EXERCISE GOAL:
Copy each line below as it stands, but skip any picture it contains.

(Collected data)
☆ ☆ ☆ ☆ ☆ ☆ ☆

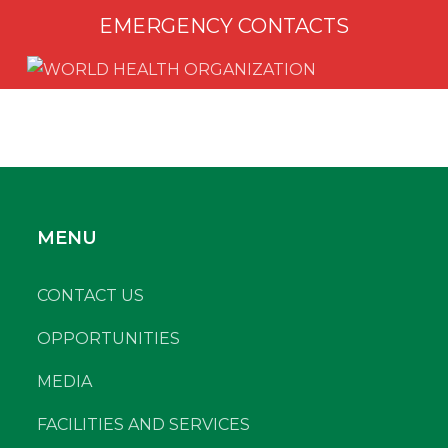
EMERGENCY CONTACTS
MENU
CONTACT US
OPPORTUNITIES
MEDIA
FACILITIES AND SERVICES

☆ ☆ ☆ ☆ ☆ ☆ ☆

SOLUTION TO THE PROBLEM:
EMERGENCY CONTACTS
MENU
CONTACT US
OPPORTUNITIES
MEDIA
FACILITIES AND SERVICES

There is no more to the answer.